* _About this exercise_
Pick out and copy every line below that has the word "журнальний".

::: Input for this task :::

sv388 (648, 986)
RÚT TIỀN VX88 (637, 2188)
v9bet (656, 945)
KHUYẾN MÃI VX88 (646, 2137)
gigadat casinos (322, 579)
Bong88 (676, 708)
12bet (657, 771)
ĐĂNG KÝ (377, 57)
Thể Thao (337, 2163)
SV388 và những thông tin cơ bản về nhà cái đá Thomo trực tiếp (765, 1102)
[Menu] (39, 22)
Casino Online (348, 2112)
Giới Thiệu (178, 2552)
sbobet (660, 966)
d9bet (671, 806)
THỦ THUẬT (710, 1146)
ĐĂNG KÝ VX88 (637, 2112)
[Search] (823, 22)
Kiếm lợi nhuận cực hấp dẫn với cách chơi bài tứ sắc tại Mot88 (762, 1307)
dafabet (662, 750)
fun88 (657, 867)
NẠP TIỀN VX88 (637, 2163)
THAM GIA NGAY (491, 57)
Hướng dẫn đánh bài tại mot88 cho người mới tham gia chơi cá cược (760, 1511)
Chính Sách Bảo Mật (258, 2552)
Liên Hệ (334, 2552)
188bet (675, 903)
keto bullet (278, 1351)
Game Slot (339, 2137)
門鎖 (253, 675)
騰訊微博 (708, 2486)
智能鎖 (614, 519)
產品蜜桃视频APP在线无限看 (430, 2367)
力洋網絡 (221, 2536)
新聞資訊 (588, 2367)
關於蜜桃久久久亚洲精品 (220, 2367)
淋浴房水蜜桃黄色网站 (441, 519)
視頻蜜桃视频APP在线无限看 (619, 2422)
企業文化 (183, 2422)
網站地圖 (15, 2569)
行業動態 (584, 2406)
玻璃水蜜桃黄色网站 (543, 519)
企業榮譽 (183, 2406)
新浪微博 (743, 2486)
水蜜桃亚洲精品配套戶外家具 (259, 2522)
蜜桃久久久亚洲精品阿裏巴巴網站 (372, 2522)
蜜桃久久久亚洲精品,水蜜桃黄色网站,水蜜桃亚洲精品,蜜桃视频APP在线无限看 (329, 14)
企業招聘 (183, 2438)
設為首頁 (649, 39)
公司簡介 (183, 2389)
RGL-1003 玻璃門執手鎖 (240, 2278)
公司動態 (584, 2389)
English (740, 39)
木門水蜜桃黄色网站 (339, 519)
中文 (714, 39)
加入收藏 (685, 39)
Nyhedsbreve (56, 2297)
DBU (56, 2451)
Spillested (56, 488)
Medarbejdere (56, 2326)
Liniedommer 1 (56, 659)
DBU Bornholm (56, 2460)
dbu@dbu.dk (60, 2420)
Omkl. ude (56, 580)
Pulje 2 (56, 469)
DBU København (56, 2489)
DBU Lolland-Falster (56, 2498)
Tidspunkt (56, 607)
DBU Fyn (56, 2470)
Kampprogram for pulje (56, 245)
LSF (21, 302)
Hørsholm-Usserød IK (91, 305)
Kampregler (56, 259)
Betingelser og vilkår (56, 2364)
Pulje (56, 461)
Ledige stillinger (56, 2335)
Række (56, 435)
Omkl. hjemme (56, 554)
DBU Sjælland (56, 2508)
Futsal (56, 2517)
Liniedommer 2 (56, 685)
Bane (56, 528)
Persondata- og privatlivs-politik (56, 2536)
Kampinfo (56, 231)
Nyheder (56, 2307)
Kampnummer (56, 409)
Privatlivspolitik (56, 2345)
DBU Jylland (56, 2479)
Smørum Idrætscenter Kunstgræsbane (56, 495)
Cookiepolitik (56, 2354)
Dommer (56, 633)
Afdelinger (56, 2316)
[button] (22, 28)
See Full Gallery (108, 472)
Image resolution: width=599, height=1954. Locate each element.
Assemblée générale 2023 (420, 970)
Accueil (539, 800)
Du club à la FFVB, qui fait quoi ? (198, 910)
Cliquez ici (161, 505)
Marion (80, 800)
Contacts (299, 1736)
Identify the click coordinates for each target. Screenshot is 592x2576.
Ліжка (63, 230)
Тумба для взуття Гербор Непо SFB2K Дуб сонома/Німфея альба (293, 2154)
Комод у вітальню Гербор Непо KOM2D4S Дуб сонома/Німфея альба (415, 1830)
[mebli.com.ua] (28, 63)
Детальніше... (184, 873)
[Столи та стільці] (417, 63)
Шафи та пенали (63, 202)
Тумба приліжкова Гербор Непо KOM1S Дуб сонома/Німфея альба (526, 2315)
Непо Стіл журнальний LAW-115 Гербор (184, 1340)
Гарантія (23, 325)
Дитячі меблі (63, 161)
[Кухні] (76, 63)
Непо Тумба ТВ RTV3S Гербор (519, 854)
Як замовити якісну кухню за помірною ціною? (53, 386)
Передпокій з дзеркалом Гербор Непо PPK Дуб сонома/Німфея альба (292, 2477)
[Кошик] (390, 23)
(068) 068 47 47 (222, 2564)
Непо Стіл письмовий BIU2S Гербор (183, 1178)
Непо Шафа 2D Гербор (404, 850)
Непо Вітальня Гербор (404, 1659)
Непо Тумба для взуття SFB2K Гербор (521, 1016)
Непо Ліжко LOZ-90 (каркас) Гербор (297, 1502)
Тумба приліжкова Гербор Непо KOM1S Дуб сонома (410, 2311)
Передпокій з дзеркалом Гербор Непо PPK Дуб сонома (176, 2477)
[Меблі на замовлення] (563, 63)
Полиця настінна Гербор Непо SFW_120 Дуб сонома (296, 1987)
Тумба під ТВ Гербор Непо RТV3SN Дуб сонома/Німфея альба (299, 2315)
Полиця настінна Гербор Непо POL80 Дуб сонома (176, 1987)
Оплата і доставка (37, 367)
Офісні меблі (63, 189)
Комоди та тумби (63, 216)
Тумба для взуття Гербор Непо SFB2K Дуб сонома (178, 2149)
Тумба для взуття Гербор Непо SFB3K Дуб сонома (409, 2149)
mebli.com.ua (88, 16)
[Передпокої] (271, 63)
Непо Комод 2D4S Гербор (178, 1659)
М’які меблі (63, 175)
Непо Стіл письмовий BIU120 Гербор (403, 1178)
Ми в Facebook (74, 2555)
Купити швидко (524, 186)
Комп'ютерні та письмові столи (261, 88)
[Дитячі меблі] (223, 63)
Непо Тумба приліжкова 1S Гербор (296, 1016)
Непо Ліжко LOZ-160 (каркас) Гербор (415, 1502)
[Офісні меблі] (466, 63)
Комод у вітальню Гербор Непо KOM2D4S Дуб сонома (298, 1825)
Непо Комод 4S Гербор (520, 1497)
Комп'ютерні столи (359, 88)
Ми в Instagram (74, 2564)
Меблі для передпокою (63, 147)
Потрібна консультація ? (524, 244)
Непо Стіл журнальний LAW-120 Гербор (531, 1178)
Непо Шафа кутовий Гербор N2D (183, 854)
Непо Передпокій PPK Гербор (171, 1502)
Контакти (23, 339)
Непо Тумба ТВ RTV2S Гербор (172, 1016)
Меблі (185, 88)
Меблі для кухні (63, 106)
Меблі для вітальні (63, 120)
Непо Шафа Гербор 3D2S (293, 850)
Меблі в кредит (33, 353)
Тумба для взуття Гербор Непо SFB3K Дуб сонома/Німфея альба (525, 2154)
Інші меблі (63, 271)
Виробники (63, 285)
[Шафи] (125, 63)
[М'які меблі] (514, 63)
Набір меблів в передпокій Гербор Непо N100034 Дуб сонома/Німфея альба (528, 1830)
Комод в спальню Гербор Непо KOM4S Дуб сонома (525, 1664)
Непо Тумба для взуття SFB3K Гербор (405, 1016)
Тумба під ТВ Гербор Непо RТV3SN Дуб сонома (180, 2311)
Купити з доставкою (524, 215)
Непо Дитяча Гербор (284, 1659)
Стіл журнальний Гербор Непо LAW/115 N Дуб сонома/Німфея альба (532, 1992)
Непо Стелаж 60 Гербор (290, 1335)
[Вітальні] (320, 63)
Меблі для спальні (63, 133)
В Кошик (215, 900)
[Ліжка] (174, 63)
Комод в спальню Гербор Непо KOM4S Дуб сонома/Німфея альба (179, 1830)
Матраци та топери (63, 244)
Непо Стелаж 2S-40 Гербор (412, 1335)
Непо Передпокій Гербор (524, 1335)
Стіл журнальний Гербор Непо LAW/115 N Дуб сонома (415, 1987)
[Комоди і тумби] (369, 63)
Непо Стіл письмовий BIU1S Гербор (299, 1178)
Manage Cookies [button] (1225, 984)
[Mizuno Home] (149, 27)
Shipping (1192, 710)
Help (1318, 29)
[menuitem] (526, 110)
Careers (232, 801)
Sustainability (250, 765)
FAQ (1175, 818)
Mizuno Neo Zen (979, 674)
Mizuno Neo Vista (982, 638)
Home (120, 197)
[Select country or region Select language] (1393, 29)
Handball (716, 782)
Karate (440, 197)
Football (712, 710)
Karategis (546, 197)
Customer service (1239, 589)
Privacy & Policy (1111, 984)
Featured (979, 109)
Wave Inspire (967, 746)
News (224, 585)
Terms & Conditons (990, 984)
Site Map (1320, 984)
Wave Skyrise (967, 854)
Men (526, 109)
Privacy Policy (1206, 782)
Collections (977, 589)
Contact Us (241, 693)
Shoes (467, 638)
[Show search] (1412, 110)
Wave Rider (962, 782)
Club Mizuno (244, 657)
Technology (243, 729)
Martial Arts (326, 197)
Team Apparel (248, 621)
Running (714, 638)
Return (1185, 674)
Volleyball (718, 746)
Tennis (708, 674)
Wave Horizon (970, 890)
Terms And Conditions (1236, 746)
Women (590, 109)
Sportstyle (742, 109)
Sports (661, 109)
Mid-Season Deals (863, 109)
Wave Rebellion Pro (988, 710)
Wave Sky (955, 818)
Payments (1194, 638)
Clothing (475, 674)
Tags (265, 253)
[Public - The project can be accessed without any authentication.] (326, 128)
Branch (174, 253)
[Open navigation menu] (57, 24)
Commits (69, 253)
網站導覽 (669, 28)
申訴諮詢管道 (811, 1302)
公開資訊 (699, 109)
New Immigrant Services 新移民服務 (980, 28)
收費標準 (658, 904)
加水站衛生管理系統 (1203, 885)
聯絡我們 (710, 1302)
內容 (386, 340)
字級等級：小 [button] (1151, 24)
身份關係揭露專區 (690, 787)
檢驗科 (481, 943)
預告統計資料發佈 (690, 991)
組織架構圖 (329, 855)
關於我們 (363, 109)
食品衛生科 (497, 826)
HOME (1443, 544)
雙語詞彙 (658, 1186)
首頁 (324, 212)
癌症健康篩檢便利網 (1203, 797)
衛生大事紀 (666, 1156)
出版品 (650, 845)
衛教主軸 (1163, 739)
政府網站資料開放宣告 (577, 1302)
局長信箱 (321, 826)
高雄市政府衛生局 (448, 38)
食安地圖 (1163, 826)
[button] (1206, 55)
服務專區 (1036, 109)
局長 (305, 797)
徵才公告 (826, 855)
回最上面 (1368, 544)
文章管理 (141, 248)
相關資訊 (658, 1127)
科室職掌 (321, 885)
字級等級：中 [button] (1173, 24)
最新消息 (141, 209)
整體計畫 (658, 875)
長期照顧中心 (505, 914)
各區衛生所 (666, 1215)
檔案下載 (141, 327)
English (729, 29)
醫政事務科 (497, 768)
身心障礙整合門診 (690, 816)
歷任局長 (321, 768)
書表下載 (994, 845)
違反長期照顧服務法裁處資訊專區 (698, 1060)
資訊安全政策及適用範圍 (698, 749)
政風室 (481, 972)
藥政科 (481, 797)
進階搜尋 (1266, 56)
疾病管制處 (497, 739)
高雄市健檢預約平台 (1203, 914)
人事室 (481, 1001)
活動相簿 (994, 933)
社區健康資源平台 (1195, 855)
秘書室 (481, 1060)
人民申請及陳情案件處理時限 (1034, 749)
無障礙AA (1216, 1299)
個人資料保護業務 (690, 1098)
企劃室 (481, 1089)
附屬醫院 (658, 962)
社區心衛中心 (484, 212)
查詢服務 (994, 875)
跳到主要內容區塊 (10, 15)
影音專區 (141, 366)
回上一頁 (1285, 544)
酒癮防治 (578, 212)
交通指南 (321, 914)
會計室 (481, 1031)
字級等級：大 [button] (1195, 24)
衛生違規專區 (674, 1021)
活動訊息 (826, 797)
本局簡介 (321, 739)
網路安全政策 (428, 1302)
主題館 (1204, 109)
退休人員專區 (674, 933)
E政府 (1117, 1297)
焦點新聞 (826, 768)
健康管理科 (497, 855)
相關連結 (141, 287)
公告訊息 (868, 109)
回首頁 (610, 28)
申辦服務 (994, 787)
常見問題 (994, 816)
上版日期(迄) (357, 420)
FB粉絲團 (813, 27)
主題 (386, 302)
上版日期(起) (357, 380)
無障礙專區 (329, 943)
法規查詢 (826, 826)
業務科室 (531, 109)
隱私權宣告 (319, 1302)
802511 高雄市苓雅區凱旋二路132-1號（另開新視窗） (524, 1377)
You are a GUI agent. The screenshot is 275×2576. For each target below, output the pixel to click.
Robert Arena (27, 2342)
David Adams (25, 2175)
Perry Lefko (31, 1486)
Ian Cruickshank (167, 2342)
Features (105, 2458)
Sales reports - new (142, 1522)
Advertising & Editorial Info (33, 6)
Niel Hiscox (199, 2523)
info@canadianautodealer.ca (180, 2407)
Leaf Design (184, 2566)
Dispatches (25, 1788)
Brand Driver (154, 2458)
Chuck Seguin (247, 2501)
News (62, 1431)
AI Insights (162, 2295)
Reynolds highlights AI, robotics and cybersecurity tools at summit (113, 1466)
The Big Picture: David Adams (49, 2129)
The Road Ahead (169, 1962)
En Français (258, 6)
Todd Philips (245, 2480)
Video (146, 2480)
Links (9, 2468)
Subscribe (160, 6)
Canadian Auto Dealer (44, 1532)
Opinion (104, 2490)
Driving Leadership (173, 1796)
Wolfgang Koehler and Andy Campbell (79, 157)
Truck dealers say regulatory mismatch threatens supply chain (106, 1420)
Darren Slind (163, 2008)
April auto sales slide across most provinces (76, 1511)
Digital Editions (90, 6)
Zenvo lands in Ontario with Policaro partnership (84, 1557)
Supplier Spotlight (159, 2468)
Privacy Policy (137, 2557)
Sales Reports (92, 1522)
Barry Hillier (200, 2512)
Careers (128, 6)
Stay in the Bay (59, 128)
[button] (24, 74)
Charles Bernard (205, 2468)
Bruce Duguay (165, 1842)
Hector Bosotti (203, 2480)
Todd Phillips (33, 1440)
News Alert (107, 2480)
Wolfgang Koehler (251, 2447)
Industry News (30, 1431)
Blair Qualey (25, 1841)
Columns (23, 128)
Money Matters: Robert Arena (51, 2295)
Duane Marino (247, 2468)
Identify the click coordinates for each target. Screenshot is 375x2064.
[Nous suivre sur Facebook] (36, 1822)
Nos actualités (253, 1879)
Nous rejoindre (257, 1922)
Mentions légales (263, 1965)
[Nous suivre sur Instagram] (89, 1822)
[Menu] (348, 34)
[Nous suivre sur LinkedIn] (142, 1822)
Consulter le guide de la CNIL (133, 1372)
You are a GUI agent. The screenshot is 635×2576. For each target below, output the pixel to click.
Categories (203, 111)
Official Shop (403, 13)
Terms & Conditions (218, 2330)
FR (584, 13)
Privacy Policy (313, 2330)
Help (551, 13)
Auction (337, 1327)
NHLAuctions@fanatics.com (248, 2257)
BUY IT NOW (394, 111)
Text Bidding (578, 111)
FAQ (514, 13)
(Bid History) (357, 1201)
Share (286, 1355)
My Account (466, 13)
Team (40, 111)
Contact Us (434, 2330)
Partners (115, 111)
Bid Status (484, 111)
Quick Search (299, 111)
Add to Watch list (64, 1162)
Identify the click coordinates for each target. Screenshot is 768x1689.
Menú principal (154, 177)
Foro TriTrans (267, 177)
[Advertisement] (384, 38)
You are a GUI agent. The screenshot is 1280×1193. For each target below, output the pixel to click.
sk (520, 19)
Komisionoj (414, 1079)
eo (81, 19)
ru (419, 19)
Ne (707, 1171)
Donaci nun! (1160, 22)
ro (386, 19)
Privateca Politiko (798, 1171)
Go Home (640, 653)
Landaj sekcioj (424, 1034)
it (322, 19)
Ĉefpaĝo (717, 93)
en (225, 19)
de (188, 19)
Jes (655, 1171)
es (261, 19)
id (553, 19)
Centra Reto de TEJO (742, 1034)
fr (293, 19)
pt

:::

* _Response area_
Непо Стіл журнальний LAW-115 Гербор (184, 1340)
Непо Стіл журнальний LAW-120 Гербор (531, 1178)
Стіл журнальний Гербор Непо LAW/115 N Дуб сонома/Німфея альба (532, 1992)
Стіл журнальний Гербор Непо LAW/115 N Дуб сонома (415, 1987)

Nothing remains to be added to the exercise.